In uptown Madison, Louisa DeRose, owner of Hair We Are, said, my mother always told me to “respect yourself. It’s the only way you can respect others.”

Mary Roberta Murphy, 88 years old, a resident of Sunrise Assisted Living, had just finished having her hair done at DeRose’s shop. She was walking arm and arm with her daughter, Sue Ballance, toward their car, and her daughter said, “C’mon, Mom, what did you always tell us when we were kids?”, and Mrs. Murphy replied, “Behave.”

Arleen Gaetani, Owner, of New Leaf Consignment said, “My mom passed on a life-long appreciation for fine things and beautiful surroundings.”

The new manager at Coccia Realty is Kathy Ricketts. She said “My mother always dressed up, even now at 70 years of age.

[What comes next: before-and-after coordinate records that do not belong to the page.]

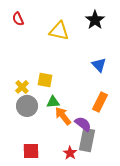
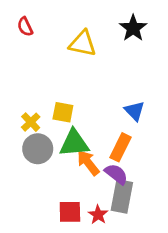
blue triangle: (99, 65) -> (135, 111), moved
green triangle: (53, 102) -> (74, 143), size x1.6
orange rectangle: (100, 102) -> (120, 147), moved
red square: (31, 151) -> (70, 212), moved

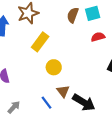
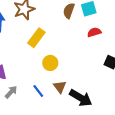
blue line: (46, 103) -> (38, 91), moved
gray arrow: (14, 107) -> (11, 92), moved

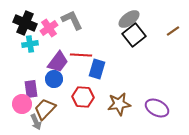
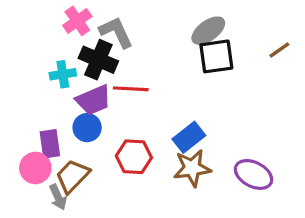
black cross: (25, 23) -> (98, 60), moved
pink cross: (49, 28) -> (77, 21), moved
black square: (134, 35) -> (216, 56), turned 30
cyan cross: (30, 44) -> (63, 74), moved
purple trapezoid: (58, 62) -> (94, 100), turned 30
blue rectangle: (97, 69) -> (189, 137), moved, turned 36

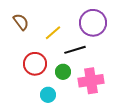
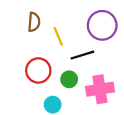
brown semicircle: (21, 22) -> (34, 22), moved, turned 42
yellow line: (53, 33) -> (58, 36), turned -72

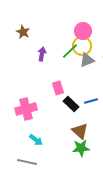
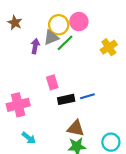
yellow circle: (82, 46) -> (59, 25), moved
gray triangle: (87, 60) -> (51, 38), moved
black rectangle: (71, 104) -> (66, 99), turned -56
brown triangle: (80, 131) -> (76, 128), turned -30

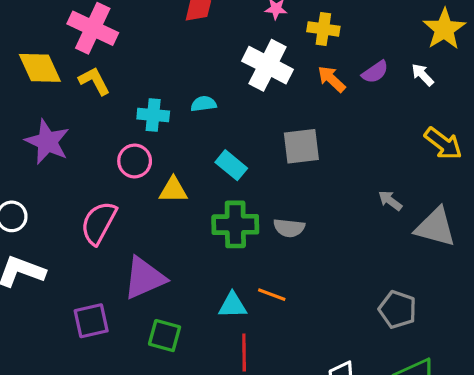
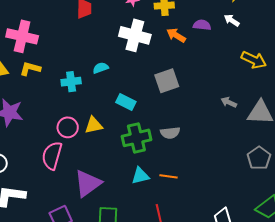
purple semicircle: (375, 72) -> (202, 25), turned -126
yellow L-shape: (94, 81) -> (30, 69), turned -35
pink circle: (135, 161) -> (68, 127), moved
cyan triangle: (233, 305) -> (140, 176), moved
gray pentagon: (398, 309) -> (259, 158), moved, turned 30

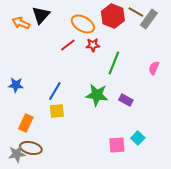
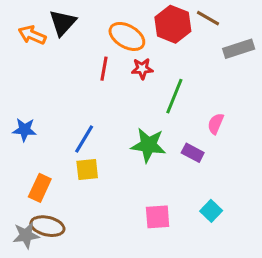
gray rectangle: (149, 19) -> (239, 49), moved, turned 36
red line: (68, 45) -> (104, 69), turned -42
pink semicircle: (154, 68) -> (216, 124), moved
pink square: (117, 145) -> (158, 217), moved

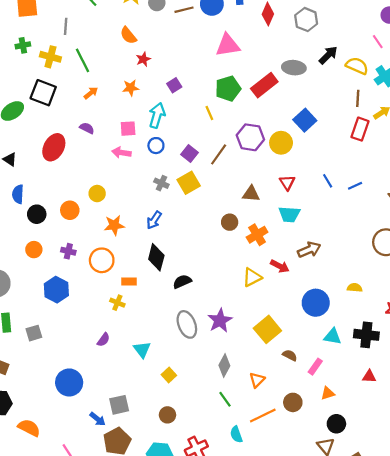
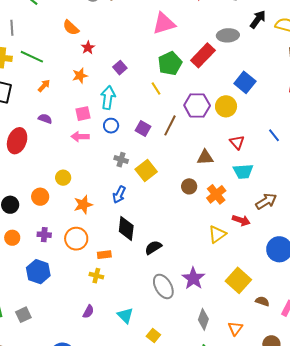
green line: (82, 60) -> (32, 57), turned -30
yellow square: (189, 183) -> (146, 170), moved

It doesn’t matter what you have, but you should always look your best. Be neat, be clean and never leave the house without your makeup on.”

Joanne Dauber, the owner at Once and Again Consignment said, “My mother always told me to never get mad, that only dogs get mad. Wake up every day with a song.”

“Never settle, my mom would say. I’ve been working since I’m 14, and now I’m a store manager. I think she was right about that,” said Olesia Senezak, Manager of the newest store in town, Second Time Around.

From Cramers Carpet One, owner Brad Cramer said, “My mother has been a widow for over 30 years, and she is a strong woman. She’s 90 and still mows her own lawn. My mom taught us self-reliance, and if you want something, you need to be the one to work for it.”

Just down the street, Nina Karamallis , one of the owners from The British Emporium said “the most significant lesson my mother taught is to always believe that God has a will for us even if we often don’t understand.”

Nicole Francoeur from Rose City Framemakers said, “My mom would tell me to follow my passion. That’s why I majored in Art, not Education.”

These were the lessons learned from mothers of some Madison Merchants.